True to its name, this is a complete singles collection of ex-Shadows bassist Jet Harris and drummer Tony Meehan, recorded between 1962-1964 both as a duo and as solo artists for Decca UK.
Jet’s deep, booming six-string bass and Tony’s solid, melodic drums are heard throughout, really driving the music here as it should. Unlike the previous Universal Records CD The Best of Jet Harris & Tony Meehan (2000), which lacked the two separate Jet Harris EP tracks “Wild One (Real Wild Child)” and “Clap Your Hands (Once Again),” this reissue contains them both. RPM included 20 tracks in all, applying their usual top notch touch with attractive packaging and quality mastering. The musician’s relevant singles and EP sleeves compliment the whole Harris-Meehan story, as re-told here.

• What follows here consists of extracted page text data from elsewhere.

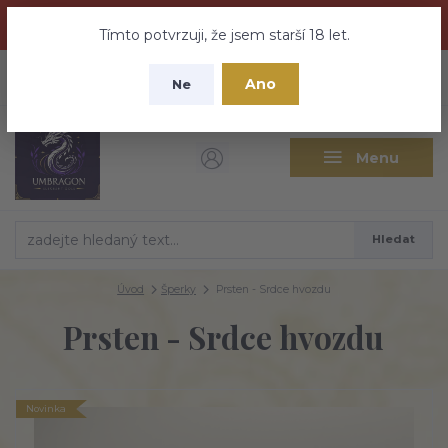
Dračí medovina a Tajemné elixíry se přesunují na tento web -
nebuďte vyděšeni zde najdete vše a ještě mnohem víc
Tímto potvrzuji, že jsem starší 18 let.
+420 737 613 735
0
ks
CZK
Ano
0 Kč
Ne
(Po-Pá 9:30-18:00 hod.)
Menu
Hledat
Úvod
Šperky
Prsten - Srdce hvozdu
Prsten - Srdce hvozdu
Novinka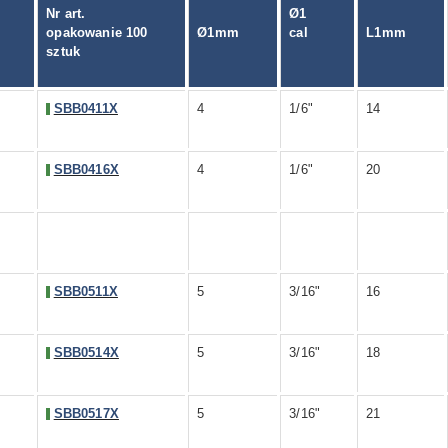
Nr art.
Ø1
opakowanie 100
Ø1mm
cal
L1mm
sztuk
SBB0411X
4
1/6"
14
SBB0416X
4
1/6"
20
SBB0511X
5
3/16"
16
SBB0514X
5
3/16"
18
SBB0517X
5
3/16"
21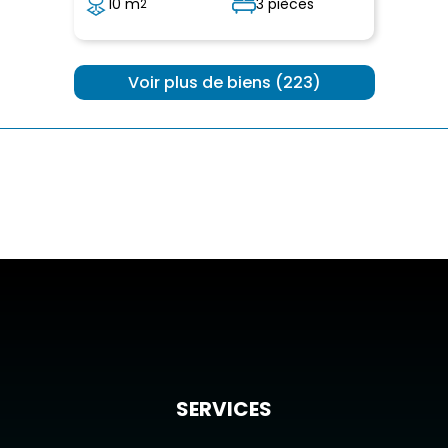
10 m
3 pièces
2
 Voir plus de biens (223) 
SERVICES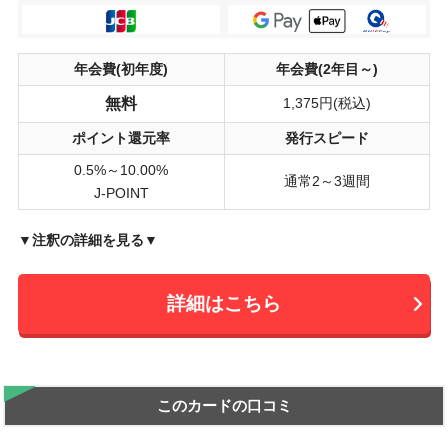
年会費(初年度)
年会費(2年目～)
無料
1,375円(税込)
ポイント還元率
発行スピード
0.5%～10.00%
通常2～3週間
J-POINT
▼注釈の詳細を見る▼
詳細はこちら
このカードの口コミ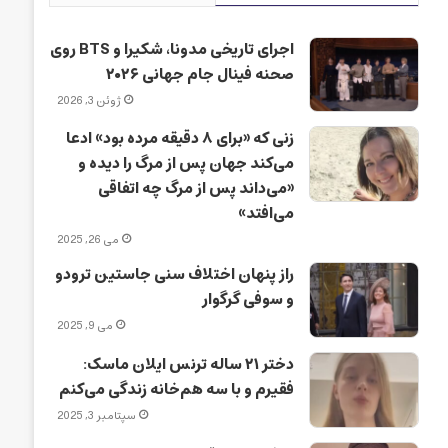
اجرای تاریخی مدونا، شکیرا و BTS روی
صحنه فینال جام جهانی ۲۰۲۶
ژوئن 3, 2026
زنی که «برای ۸ دقیقه مرده بود» ادعا
می‌کند جهان پس از مرگ را دیده و
«می‌داند پس از مرگ چه اتفاقی
می‌افتد»
می 26, 2025
راز پنهان اختلاف سنی جاستین ترودو
و سوفی گرگوار
می 9, 2025
دختر ۲۱ ساله ترنس ایلان ماسک:
فقیرم و با سه هم‌خانه زندگی می‌کنم
سپتامبر 3, 2025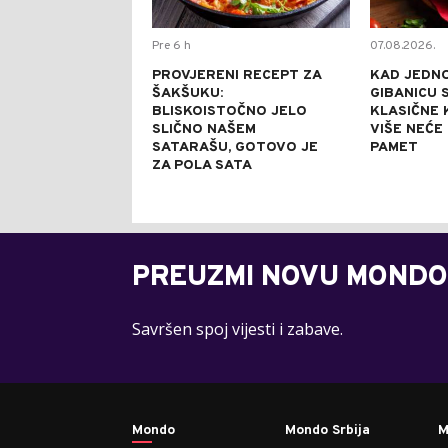
Pre 6 h
07.08.2026.
PROVJERENI RECEPT ZA
KAD JEDN
ŠAKŠUKU:
GIBANICU S
BLISKOISTOČNO JELO
KLASIČNE 
SLIČNO NAŠEM
VIŠE NEĆE
SATARAŠU, GOTOVO JE
PAMET
ZA POLA SATA
PREUZMI NOVU MONDO
Savršen spoj vijesti i zabave.
Mondo
Mondo Srbija
M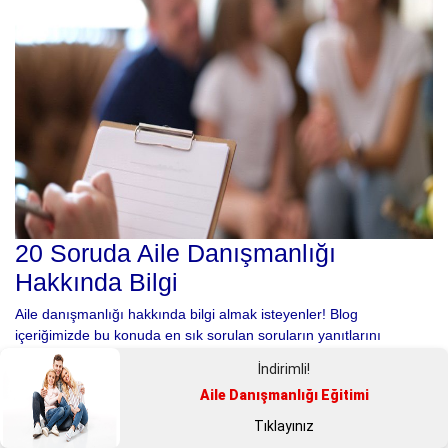
20 Soruda Aile Danışmanlığı
Hakkında Bilgi
Aile danışmanlığı hakkında bilgi almak isteyenler! Blog
içeriğimizde bu konuda en sık sorulan soruların yanıtlarını
öğrenebilirsiniz.
İndirimli!
Aile Danışmanlığı
Aile Danışmanlığı Eğitimi
Tıklayınız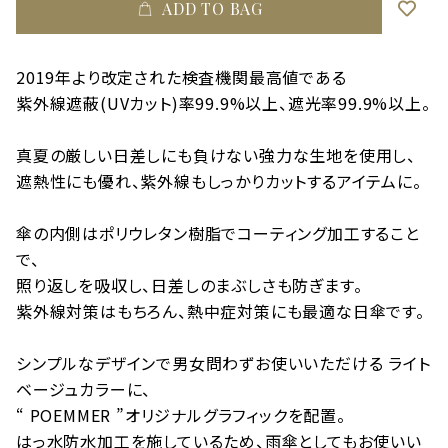
ADD TO BAG
2019年より改定された検査機関最高値である
紫外線遮蔽(UVカット)率99.9%以上、遮光率99.9%以上。
真夏の厳しい日差しにも負けない強力な生地を使用し、
遮熱性にも優れ、紫外線もしっかりカットするアイテムに。
傘の内側はポリウレタン樹脂でコーティング加工すること
で、
照り返しを吸収し、日差しのまぶしさも防ぎます。
紫外線対策はもちろん、熱中症対策にも最適な日傘です。
シンプルなデザインで男女問わずお使いいただける ライト
ベージュカラーに、
“ POEMMER ”オリジナルグラフィックを配置。
はっ水防水加工を施しているため、雨傘としてもお使いい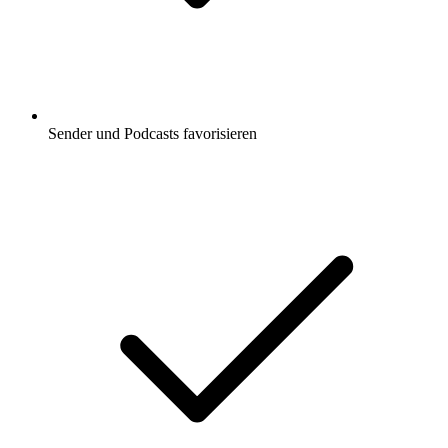
Sender und Podcasts favorisieren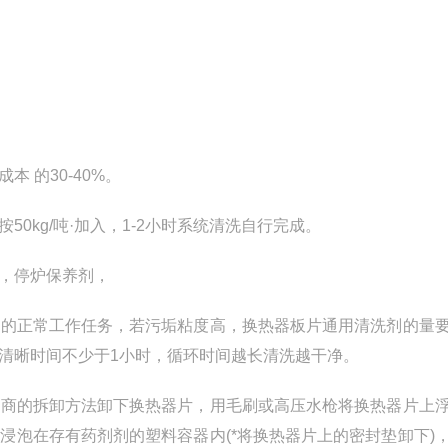
的30-40%。
kg/吨·加入，1-2小时系统清洗自行完成。
，停炉保养剂，
的正常工作任务，若污垢粘度高，换热器板片通用清洗剂的量
清晰时间不少于1小时，循环时间越长清洗越干净。
商的拆卸方法卸下换热器片，用毛刷或高压水枪将换热器片上
浸泡在存有药剂剂的塑料容器内(*将换热器片上的密封垫卸下)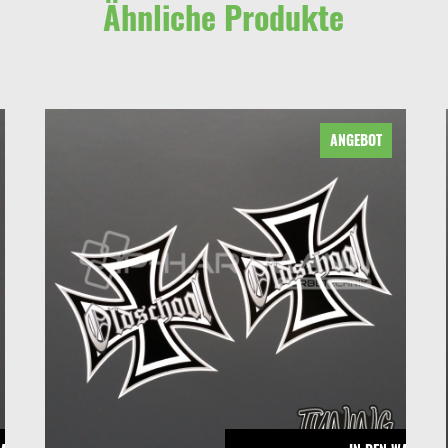
Ähnliche Produkte
ANGEBOT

What can you say about these classics? Jet Harris’ mammoth “The Man With The Golden Arm: Main Title Theme” stands above all. The towering bass sounds like a great, lost James Bond movie theme song. Meanwhile, “Man from Tomorrow” sounds like follow-up to that particular hit but in a slightly less dynamic way, yet it’s still cool. Jet and Tony Meehan’s Western-sounding “Diamonds” (with Jet’s melodic bass and Tony’s pulsating drums, not to mention Jimmy Page on acoustic guitar) is another classic that wouldn’t have sounded out of place as a Shadows single. In fact, that applies to many of the songs here — whether solo or as a duo. How could they not, being ex-Shadows? Meehan’s “Song of Mexico,” credited to his combo, is another solid Shadows-like effort.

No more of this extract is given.